A U.S. District judge has denied a motion by the developer of the Courtland Farm subdivision to reinstate federal and local permits to proceed with the development of 200 acres adjacent to Oatlands Plantation and the Banshee Reeks Nature Preserve.
Judge Claude Hilton also denied Friday a restraining order preventing the National Trust for Historic Preservation, the Piedmont Environmental Council and the Audubon Naturalist Society from contacting the U.S. Army Corps of Engineers and Loudoun County government officials concerning the project.
Courtland Farm-Loudoun LLC filed the motions after the Corps this month suspended a wetlands and stream-crossing permit needed for construction to continue on the 277-home development and a stop work order issued by Loudoun County. The Army is responsible under the Clean Water Act for protecting waterways and wetlands from development.
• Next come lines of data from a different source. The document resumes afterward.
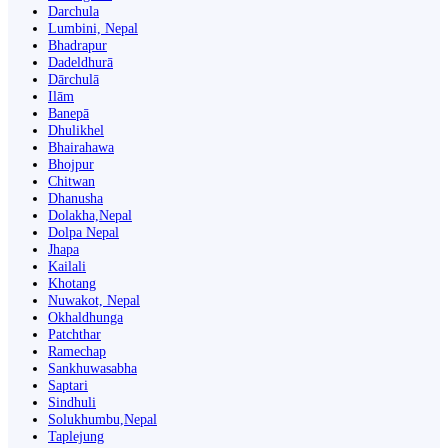
Darchula
Lumbini, Nepal
Bhadrapur
Dadeldhurā
Dārchulā
Ilām
Banepā
Dhulikhel
Bhairahawa
Bhojpur
Chitwan
Dhanusha
Dolakha,Nepal
Dolpa Nepal
Jhapa
Kailali
Khotang
Nuwakot, Nepal
Okhaldhunga
Patchthar
Ramechap
Sankhuwasabha
Saptari
Sindhuli
Solukhumbu,Nepal
Taplejung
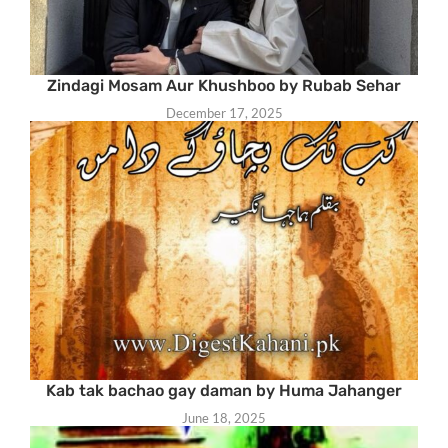
Zindagi Mosam Aur Khushboo by Rubab Sehar
December 17, 2025
Kab tak bachao gay daman by Huma Jahanger
June 18, 2025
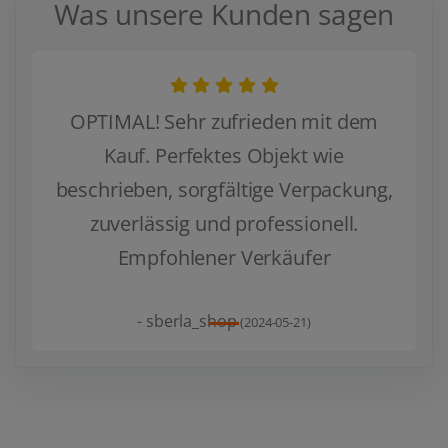
Was unsere Kunden sagen
OPTIMAL! Sehr zufrieden mit dem
Kauf. Perfektes Objekt wie
beschrieben, sorgfältige Verpackung,
Zurück
Weiter
zuverlässig und professionell.
Empfohlener Verkäufer
- sberla_shop
(2024-05-21)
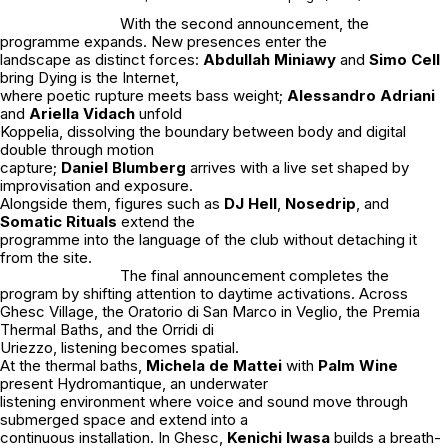
With the second announcement, the
programme expands. New presences enter the
landscape as distinct forces:
Abdullah Miniawy
and
Simo Cell
bring
Dying is the Internet
,
where poetic rupture meets bass weight;
Alessandro Adriani
and
Ariella Vidach
unfold
Koppelia
, dissolving the boundary between body and digital
double through motion
capture;
Daniel Blumberg
arrives with a live set shaped by
improvisation and exposure.
Alongside them, figures such as
DJ Hell
,
Nosedrip
, and
Somatic Rituals
extend the
programme into the language of the club without detaching it
from the site.
The final announcement completes the
program by shifting attention to daytime activations. Across
Ghesc Village, the Oratorio di San Marco in Veglio, the Premia
Thermal Baths, and the Orridi di
Uriezzo, listening becomes spatial.
At the thermal baths,
Michela de Mattei
with
Palm Wine
present Hydromantique, an underwater
listening environment where voice and sound move through
submerged space and extend into a
continuous installation. In Ghesc,
Kenichi Iwasa
builds a breath-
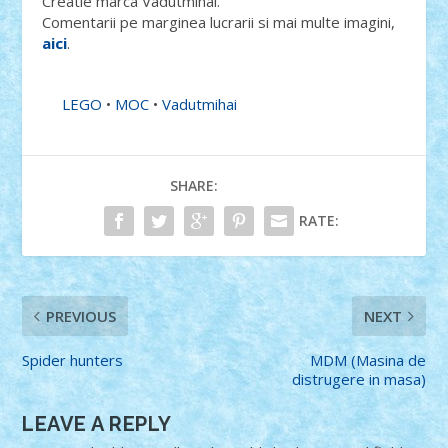
Creatie marca Vadutmihai.
Comentarii pe marginea lucrarii si mai multe imagini,
aici
.
LEGO
•
MOC
•
Vadutmihai
SHARE:
RATE:
PREVIOUS
NEXT
Spider hunters
MDM (Masina de
distrugere in masa)
LEAVE A REPLY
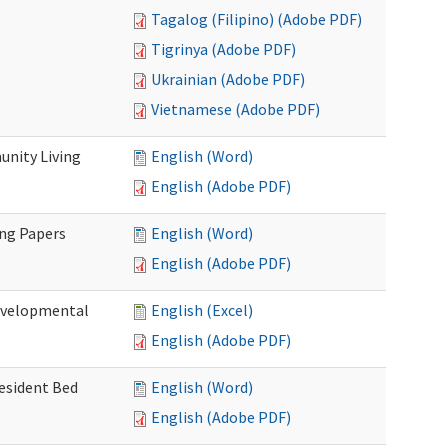
Tagalog (Filipino) (Adobe PDF)
Tigrinya (Adobe PDF)
Ukrainian (Adobe PDF)
Vietnamese (Adobe PDF)
nity Living
English (Word)
English (Adobe PDF)
ing Papers
English (Word)
English (Adobe PDF)
Developmental
English (Excel)
English (Adobe PDF)
Resident Bed
English (Word)
English (Adobe PDF)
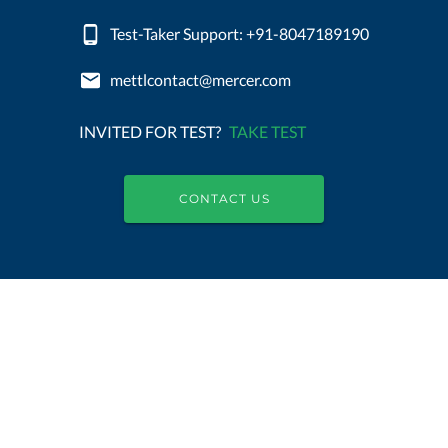
Test-Taker Support: +91-8047189190
mettlcontact@mercer.com
INVITED FOR TEST?
TAKE TEST
CONTACT US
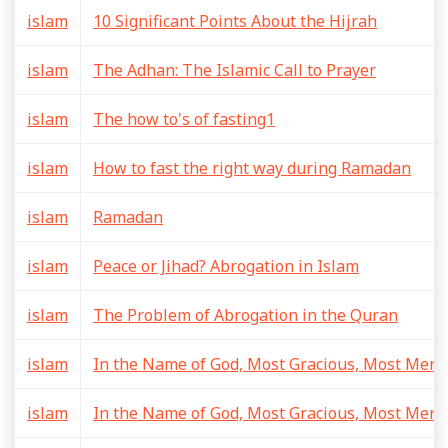
islam
10 Significant Points About the Hijrah
islam
The Adhan: The Islamic Call to Prayer
islam
The how to's of fasting1
islam
How to fast the right way during Ramadan
islam
Ramadan
islam
Peace or Jihad? Abrogation in Islam
islam
The Problem of Abrogation in the Quran
islam
In the Name of God, Most Gracious, Most Merci
islam
In the Name of God, Most Gracious, Most Merci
The suspension was part of a settlement with the National Trust and other groups, which sued the Corps in March to block construction. The lawsuit alleged that the Corps illegally issued a permit allowing construction on less than an acre of wetlands because it wrongly concluded that its actions would have "no effect" on the 1804 plantation. At issue was whether the Corps should have considered the effect of the entire development on Oatlands or just the impact of disturbing the wetlands.
As part of the settlement, the Corps called for "re-opening the consultative process" to determine the subdivision's impact on Oatlands.
"The judge's ruling [Friday] will allow the Army Corps of Engineers to proceed with the full review of the proposed development's impacts on Oatlands and other historic resources and ways that those impacts can be avoided and mitigated," said Christopher Miller, president of the Piedmont Environmental Council. "It enables all parties to continue the process agreed upon by the Army Corps of Engineers."